Data Sharing Statement

Requests for data sharing can be made by contacting the corresponding author. Individual participant data that underlie the results reported in this article will be made available (after deidentification) from 9 to 36 months after article publication. Data sharing will be limited to investigators whose proposed use of the data has been approved by an independent review committee identified for this purpose.

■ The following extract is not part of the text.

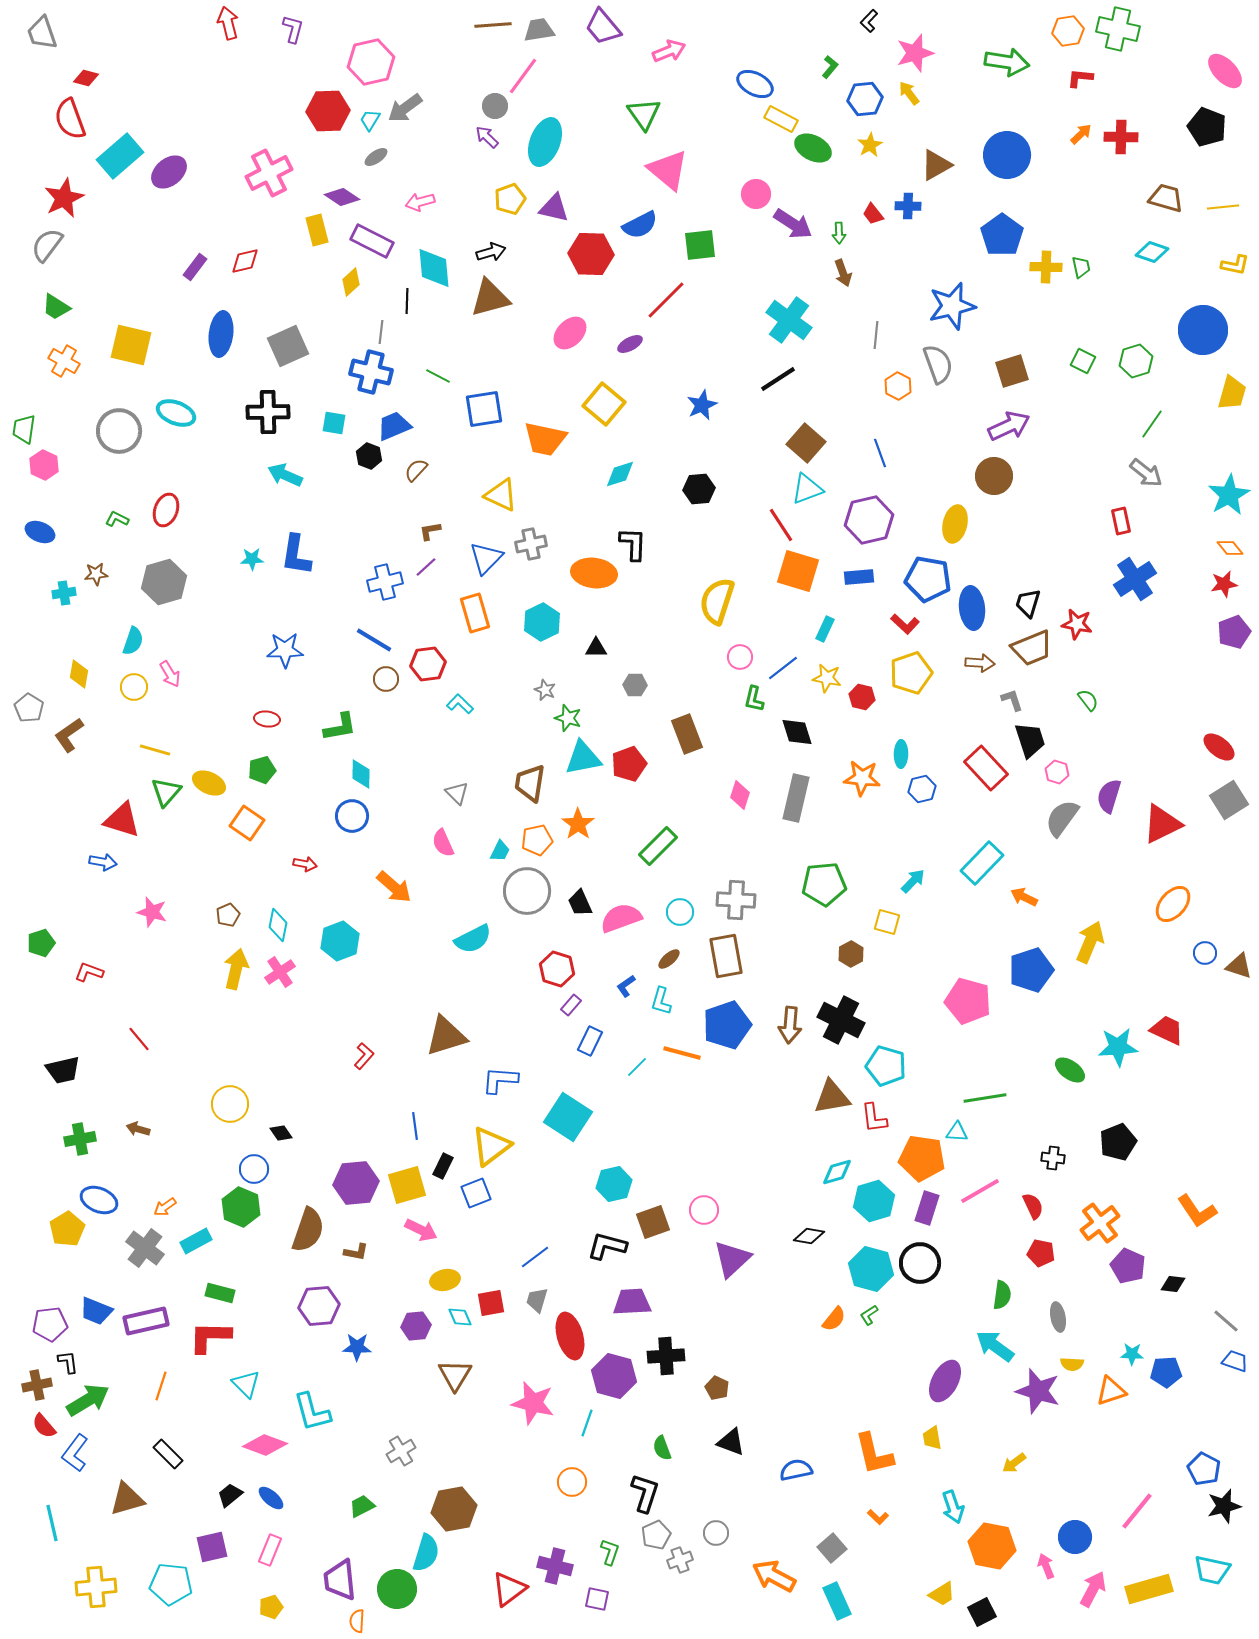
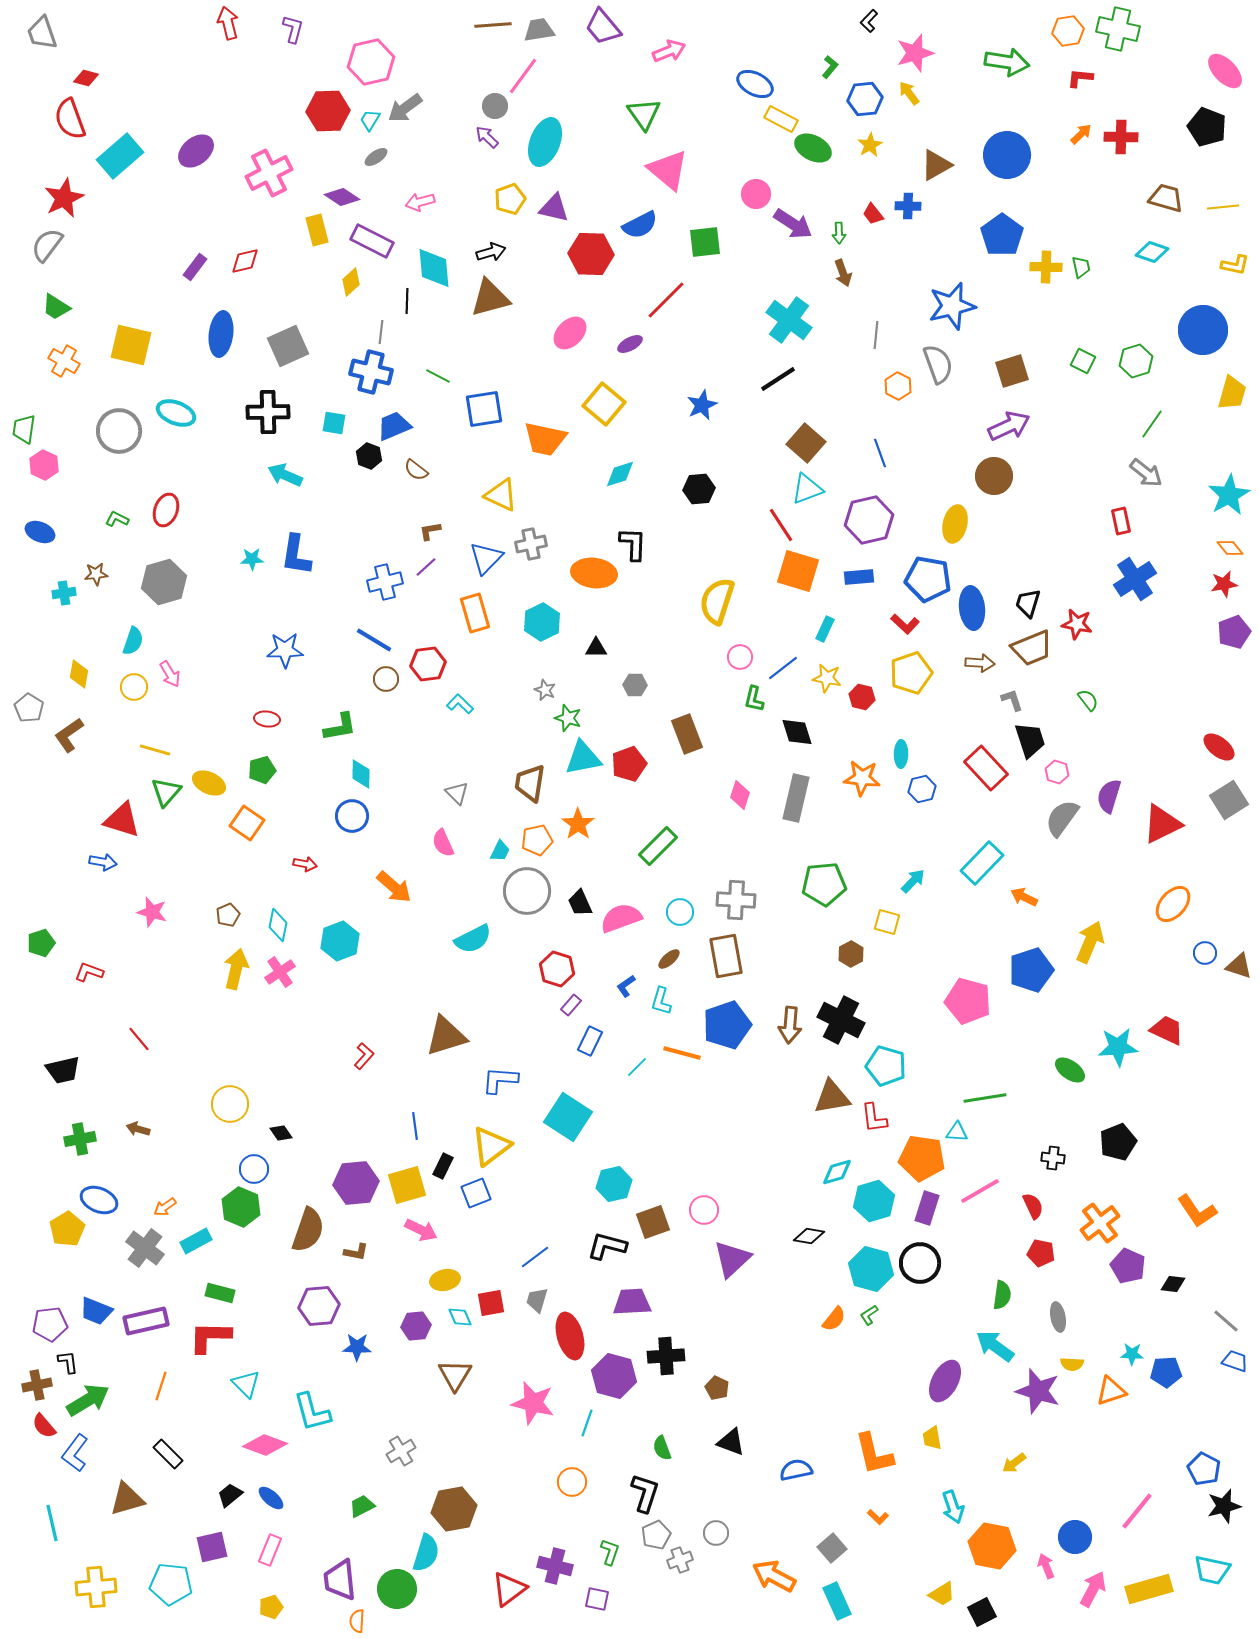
purple ellipse at (169, 172): moved 27 px right, 21 px up
green square at (700, 245): moved 5 px right, 3 px up
brown semicircle at (416, 470): rotated 95 degrees counterclockwise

Institutional Review Board Statement

This study was conducted according to the ethical principles of the 1964 Declaration of Helsinki and approved by Sterling IRB (Atlanta, GA, USA) on June 16, 2022. Permission was granted from the 5 clinical sites for participation/access to data during the course of the study.

Acknowledgments

We thank Alex Breno for data management and statistical support (Biomedical Statistical Consulting, Philadelphia, PA, USA). Financial support for this work was provided by Vivex Biologics (Miami, FL, USA).

Author Contributions

All authors made a significant contribution to the work reported, whether that is in the conception, study design, execution, acquisition of data, analysis and interpretation, or in all these areas; took part in drafting, revising or critically reviewing the article; gave final approval of the version to be published; have agreed on the journal to which the article has been submitted; and agree to be accountable for all aspects of the work.

Disclosure

JB is an independent advisor to Vivex Biologics and was remunerated for assistance in manuscript development. NA reports grants from Vivex, during the conduct of the study; personal fees from Vivex, outside the submitted work. TM reports personal fees from Medtronic, personal fees from Boston Scientific, personal fees from Vivex, personal fees from SPR Therapeutics, outside the submitted work. JT reports grants, personal fees from Vivex, during the conduct of the study; personal fees from Medtronic, personal fees from Abbott, personal fees from Nevro, grants, personal fees from Saluda, grants, personal fees from Curonix, grants, personal fees from Mainstay, personal fees from Vertos, personal fees from Stryker, outside the submitted work. CG reports personal fees, research funding from SPR Therapeutics, personal fees from Saluda Medical, personal fees, research funding from Nalu Medical, personal fees from PainTeq, research funding from Shiratronics, outside the submitted work. The authors report no other conflicts of interest.